If you're afraid of great white sharks it's easy to blame the classic movie Jaws which was released 48 years ago this week.
Great White Shark
Posted at 11:11 AM, Jun 21, 2023
and last updated 2023-06-21 13:11:42-04

MISSOULA - If you're afraid of great white sharks it's easy to blame the classic movie Jaws which was released 48 years ago this week.

Summer is here and people are off to take a dip in the vast ocean, a serene lake, or a refreshing pool, but there always seems to be a sense of something lurking below.

With a spine-tingling, two-note score, the thrilling depiction of shark attacks in Jaws tapped into people's deepest fears. The question of whether it's actually based on real-life events is quite complex.

Jaws is based on Peter Benchley's novel of the same name. Benchley had an enduring fascination with sharks. He credited the inception of his novel to a captivating incident he stumbled upon in 1964. It involved the capture of a great white shark by legendary fisherman Frank Mundus.

But there’s another narrative. In the summer of 1916, the shores of Jersey were shaken by a series of shocking and unprecedented events. Charles Vansant, a young man from Philadelphia, was swimming just off the coast when he suddenly screamed for help. People on the beach who heard his screams thought he was joking.

This became the first recorded fatal shark attack in U.S. history.

The shark struck again and again over a 12-day span, claiming more lives. In total five people were attacked and four were killed. The events in New Jersey were very real and to this day many claim this was the true inspiration of Jaws. But the author says this is not the case.

The rumor likely gained traction when a 2001 New York Times article suggested the 1916 shark attacks inspired Jaws. A correction was published a few days later after Benchley clarified this was a false statement.

The impact of 'Jaws' went beyond the silver screen and had real-world consequences that are as awe-inspiring as they are sobering.

Since the release of Jaws in 1975, the world has witnessed a staggering decline of 71% in shark and ray populations, and around 100 million sharks are killed each year. This depletion puts a whopping 75% of shark species at risk of extinction.

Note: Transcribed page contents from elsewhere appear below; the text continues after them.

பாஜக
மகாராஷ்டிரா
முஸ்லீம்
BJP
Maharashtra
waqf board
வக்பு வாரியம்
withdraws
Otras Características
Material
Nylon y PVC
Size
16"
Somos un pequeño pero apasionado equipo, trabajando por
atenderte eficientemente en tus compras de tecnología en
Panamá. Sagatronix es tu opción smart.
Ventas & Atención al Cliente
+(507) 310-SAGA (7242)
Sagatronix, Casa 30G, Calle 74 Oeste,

While Jaws may have initially demonized sharks, this fictional thriller would go on to inspire real-life research and conservation efforts. It became a catalyst for change.

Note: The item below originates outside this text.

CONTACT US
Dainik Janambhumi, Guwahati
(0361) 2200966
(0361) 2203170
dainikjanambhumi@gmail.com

Marine biologists and researchers rolled up their sleeves and embarked on extensive studies to unravel the mysteries surrounding sharks, aiming to demystify these misunderstood beings and advocate for their conservation.

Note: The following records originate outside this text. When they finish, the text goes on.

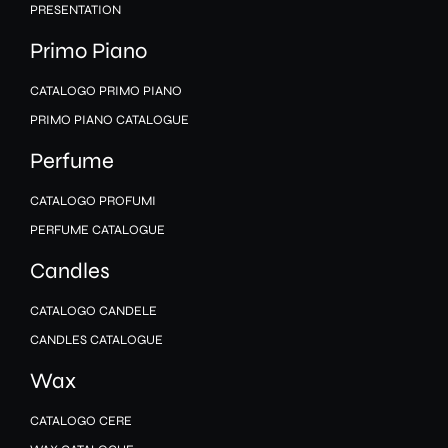
PRESENTATION
Primo Piano
CATALOGO PRIMO PIANO
PRIMO PIANO CATALOGUE
Perfume
CATALOGO PROFUMI
PERFUME CATALOGUE
Candles
CATALOGO CANDELE
CANDLES CATALOGUE
Wax
CATALOGO CERE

Their tireless work aimed to foster a better understanding of shark behaviors and habits, helping pave the way for their protection. While there is greater awareness of their ecological importance and vulnerability, the public's psyche still clings to the perception of sharks as relentless man-eaters.

This fear is something Academy Award-winning filmmaker Steven Spielberg regrets. In a BBC interview, Spielberg candidly shared how the portrayal of great white sharks in his film contributed to the decline in shark populations.

Benchley also publicly expressed his remorse for the unintended consequences his book had on sharks. But he didn't stop there. Benchley transformed himself into a dedicated conservationist, passionately advocating for the protection of sharks

The legacy of Jaws is a reminder of the power of storytelling and our capacity to evolve. It’s a call to action for us to channel our love for thrilling tales into nurturing a deeper appreciation for the natural world.